## [Action item]
Please transcribe exactly the lines from the one containing "Jasa Pasang CCTV Depok" through the end of the records below, both included, and nothing else.

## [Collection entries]
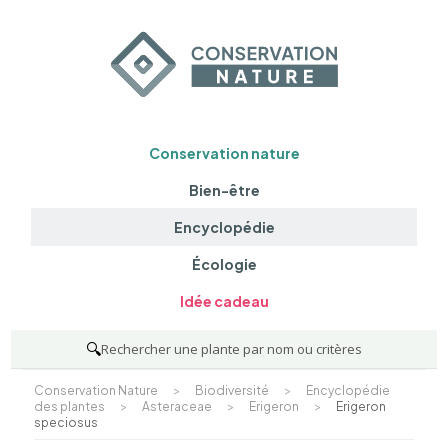
Conservation nature
Bien-être
Encyclopédie
Écologie
Idée cadeau
🔍
Rechercher une plante par nom ou critères
Conservation Nature
>
Biodiversité
>
Encyclopédie
des plantes
>
Asteraceae
>
Erigeron
>
Erigeron
speciosus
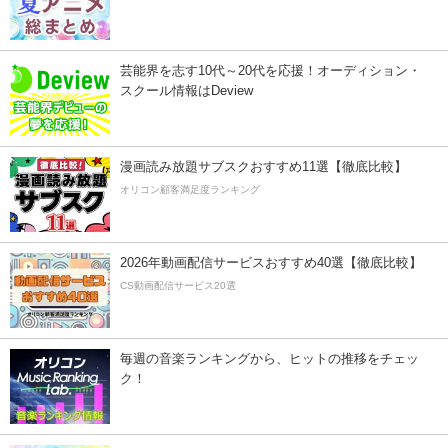
芸能界を志す10代～20代を応援！オーディション・
スクール情報はDeview
漫画読み放題サブスクおすすめ11選【徹底比較】
オリコン顧客満足度ランキング
2026年動画配信サービスおすすめ40選【徹底比較】
CS動画配信サービス20選
毎週の音楽ランキングから、ヒットの推移をチェッ
ク！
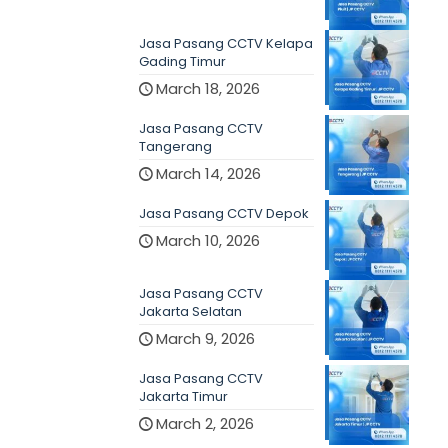
Jasa Pasang CCTV Kelapa
Gading Timur
March 18, 2026
Jasa Pasang CCTV
Tangerang
March 14, 2026
Jasa Pasang CCTV Depok
March 10, 2026
Jasa Pasang CCTV
Jakarta Selatan
March 9, 2026
Jasa Pasang CCTV
Jakarta Timur
March 2, 2026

## [Solution to the problem]
Jasa Pasang CCTV Depok
March 10, 2026
Jasa Pasang CCTV
Jakarta Selatan
March 9, 2026
Jasa Pasang CCTV
Jakarta Timur
March 2, 2026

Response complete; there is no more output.